Updates on Working with a Fear Aggressive Dog

27 May

It is hard to believe that Whiskey, our Border Collie, is 2.5 years old now.  Putting the time, money, and energy to help a dog with fear aggression is a lot for a family to take on.  Now I wish I had some video of how bad he was when he was younger to see how far we have come because our hard work is paying off.  One thing, however, is that different things may work for different dogs and having a large number of different things to try and consistency in using your arsenal of techniques is vital.  The first thing you must have is a strong relationship of TRUST with your dog.  He has to know that he can trust you 100% of the time and that you will protect him, everything else builds from this.  This means that you have to be careful about choices you make in his treatment because certain choices can take away that trust and then the other things you do will not be as effective.

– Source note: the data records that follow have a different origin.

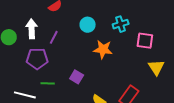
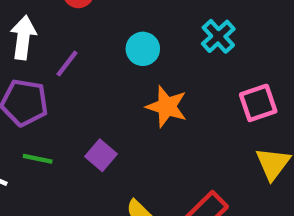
cyan cross: (121, 24) -> (218, 36), moved, turned -35
pink square: (145, 41) -> (258, 103), turned -36

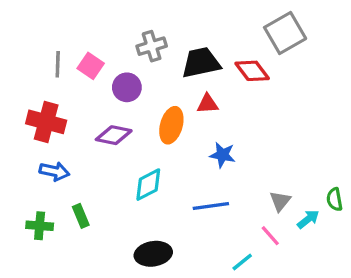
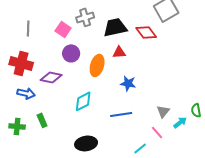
pink square: (91, 66) -> (63, 29), moved
purple circle: (127, 87) -> (71, 53), moved
purple diamond: (114, 135) -> (51, 77), moved

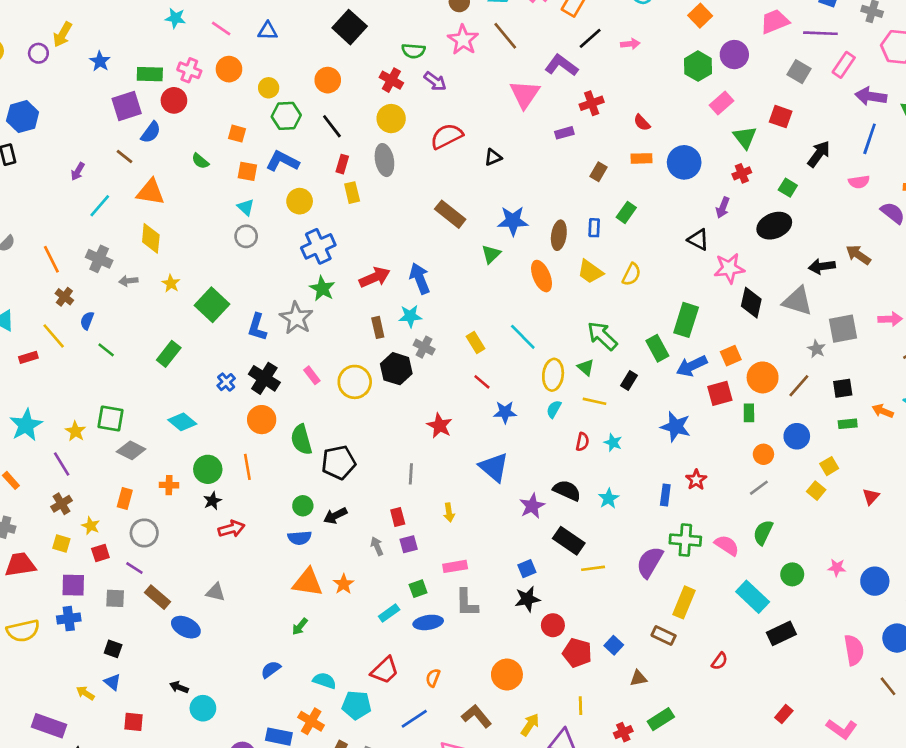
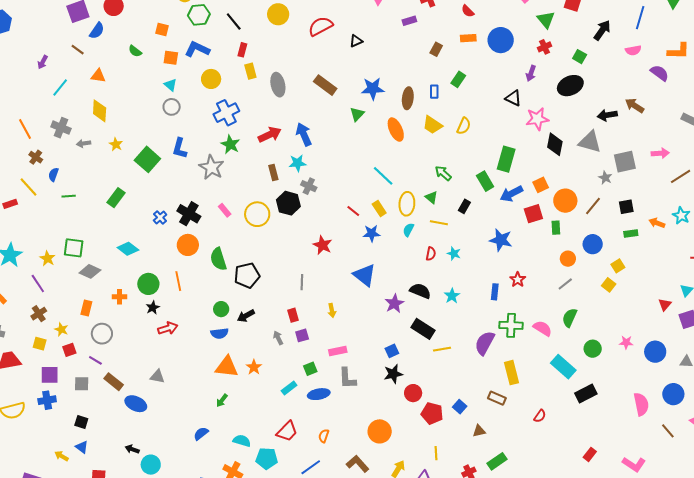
gray ellipse: (384, 160) -> (278, 85), moved
orange triangle: (151, 192) -> (98, 76), size x0.7
blue L-shape: (257, 327) -> (180, 148), moved
green arrow: (602, 336) -> (443, 173), size x0.7
yellow rectangle: (475, 343) -> (379, 208), moved
green line: (106, 350) -> (69, 196), turned -40
red triangle: (871, 497) -> (665, 305), moved
yellow rectangle: (684, 602) -> (512, 373), turned -35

Building trust means that you understand dog psychology, dog signs of stress, and in particular you can read YOUR dog for stress and step in when you see your dog in stress and stop the situation.  Examples of signs of stress include tail between the legs, ears back, certain “looks” in their eyes, yawning, shaking (both literally and shaking off like they are wet), whining, growling, movement away from stressful situation, sniffing of ground or looking away in avoidance, and more.  One of my kids hugs the dog all the time, he tolerates hugs from this child because he is part of our pack but he often shows signs of discontent during the hug and I have to tell my child to keep the hug short.  There used to be so many situations that would trigger all of the above signs of stress but now we are happy when he is able to do a shake (like he is shaking off water but he isn’t wet, I will refer to this as a wet shake from now on but this does not mean he is wet) to calm himself rather than growl and lunge, it is a much better way for him to deal with the stress.  We reward him and tell him “good dog” when he makes choices to use these calming signs rather than let his stress build to aggression.  He has been able to get this point, however, because he knows that I will not put him in a bad situation.  For example if we see another dog or a small child, he knows that I will take him in a direction that walks us a far distance from the stressor rather than keep us right next to them.  Before, he would lunge, growl, bark, or try to bite at the dog or child because he did not trust that he would be safe and felt the need to act on it.  Now, he trusts that he will be safe so he can relax.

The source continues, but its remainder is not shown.